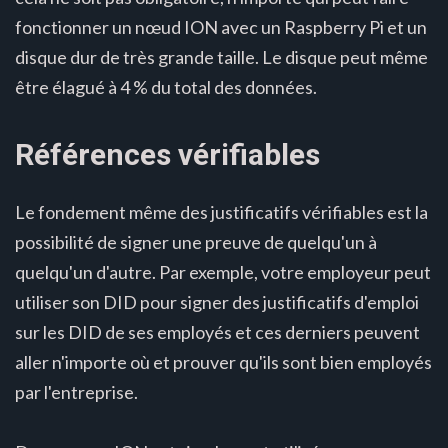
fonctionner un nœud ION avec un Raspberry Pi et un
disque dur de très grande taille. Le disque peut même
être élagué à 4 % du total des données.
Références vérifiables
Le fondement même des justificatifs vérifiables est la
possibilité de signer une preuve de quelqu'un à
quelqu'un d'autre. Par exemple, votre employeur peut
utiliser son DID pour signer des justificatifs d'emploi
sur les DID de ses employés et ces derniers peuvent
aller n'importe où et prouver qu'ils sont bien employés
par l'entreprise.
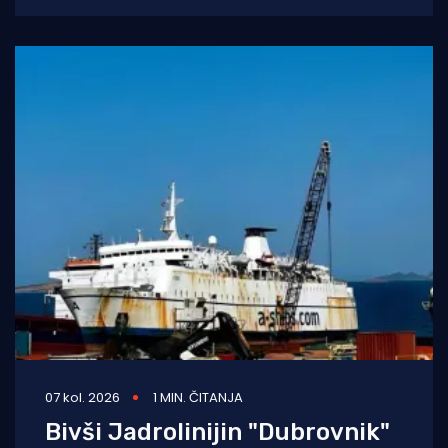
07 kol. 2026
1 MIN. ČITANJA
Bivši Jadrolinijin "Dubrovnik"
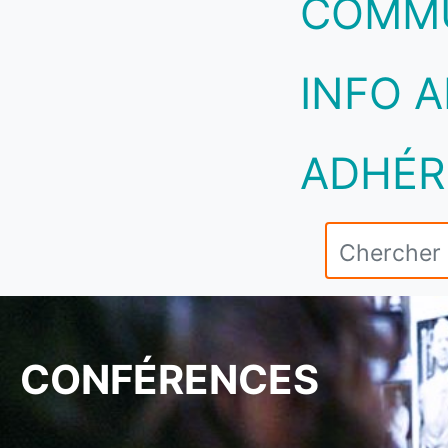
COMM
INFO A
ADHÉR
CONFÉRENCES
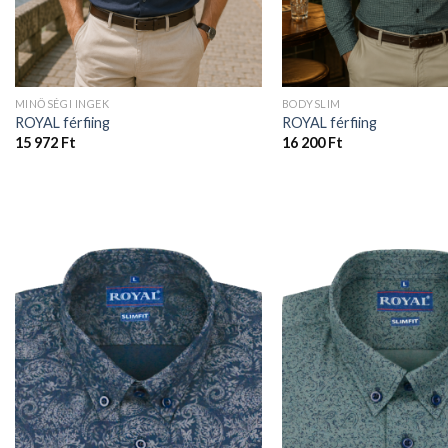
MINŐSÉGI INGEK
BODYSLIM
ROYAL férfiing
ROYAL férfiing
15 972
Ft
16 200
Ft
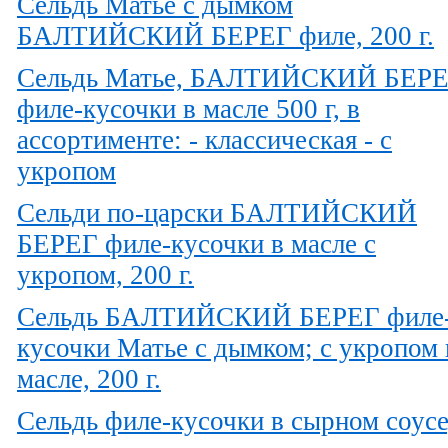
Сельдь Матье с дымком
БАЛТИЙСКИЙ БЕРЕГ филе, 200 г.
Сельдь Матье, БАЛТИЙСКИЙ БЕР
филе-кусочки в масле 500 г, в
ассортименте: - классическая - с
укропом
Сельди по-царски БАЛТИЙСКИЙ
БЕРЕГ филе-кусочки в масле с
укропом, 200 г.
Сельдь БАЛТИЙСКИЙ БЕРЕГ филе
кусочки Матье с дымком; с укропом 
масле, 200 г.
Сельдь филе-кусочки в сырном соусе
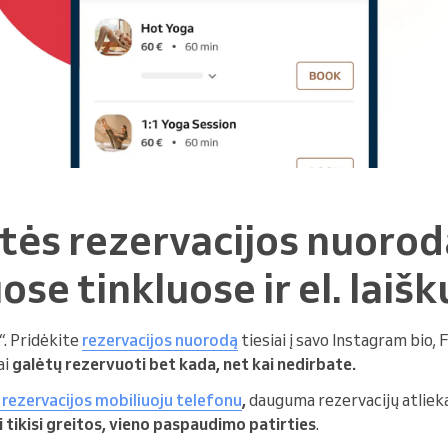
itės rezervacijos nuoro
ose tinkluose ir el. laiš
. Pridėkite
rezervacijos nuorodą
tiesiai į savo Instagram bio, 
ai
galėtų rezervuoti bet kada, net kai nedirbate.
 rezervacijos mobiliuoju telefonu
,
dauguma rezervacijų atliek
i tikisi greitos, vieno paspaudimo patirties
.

ABOUT THIS TASK:
Exclude the images and reproduce the remaining data exactly.

TASK SOLUTION:
fonctionner un nœud ION avec un Raspberry Pi et un
disque dur de très grande taille. Le disque peut même
être élagué à 4 % du total des données.
Références vérifiables
Le fondement même des justificatifs vérifiables est la
possibilité de signer une preuve de quelqu'un à
quelqu'un d'autre. Par exemple, votre employeur peut
utiliser son DID pour signer des justificatifs d'emploi
sur les DID de ses employés et ces derniers peuvent
aller n'importe où et prouver qu'ils sont bien employés
par l'entreprise.
07 kol. 2026
1 MIN. ČITANJA
Bivši Jadrolinijin "Dubrovnik"
COMM
INFO A
ADHÉR
CONFÉRENCES
MINŐSÉGI INGEK
BODYSLIM
ROYAL férfiing
ROYAL férfiing
15 972
Ft
16 200
Ft
Сельдь Матье с дымком
БАЛТИЙСКИЙ БЕРЕГ филе, 200 г.
Сельдь Матье, БАЛТИЙСКИЙ БЕР
филе-кусочки в масле 500 г, в
ассортименте: - классическая - с
укропом
Сельди по-царски БАЛТИЙСКИЙ
БЕРЕГ филе-кусочки в масле с
укропом, 200 г.
Сельдь БАЛТИЙСКИЙ БЕРЕГ филе
кусочки Матье с дымком; с укропом 
масле, 200 г.
Сельдь филе-кусочки в сырном соусе
itės rezervacijos nuoro
ose tinkluose ir el. laiš
. Pridėkite
rezervacijos nuorodą
tiesiai į savo Instagram bio, 
ai
galėtų rezervuoti bet kada, net kai nedirbate.
 rezervacijos mobiliuoju telefonu
,
dauguma rezervacijų atliek
i tikisi greitos, vieno paspaudimo patirties
.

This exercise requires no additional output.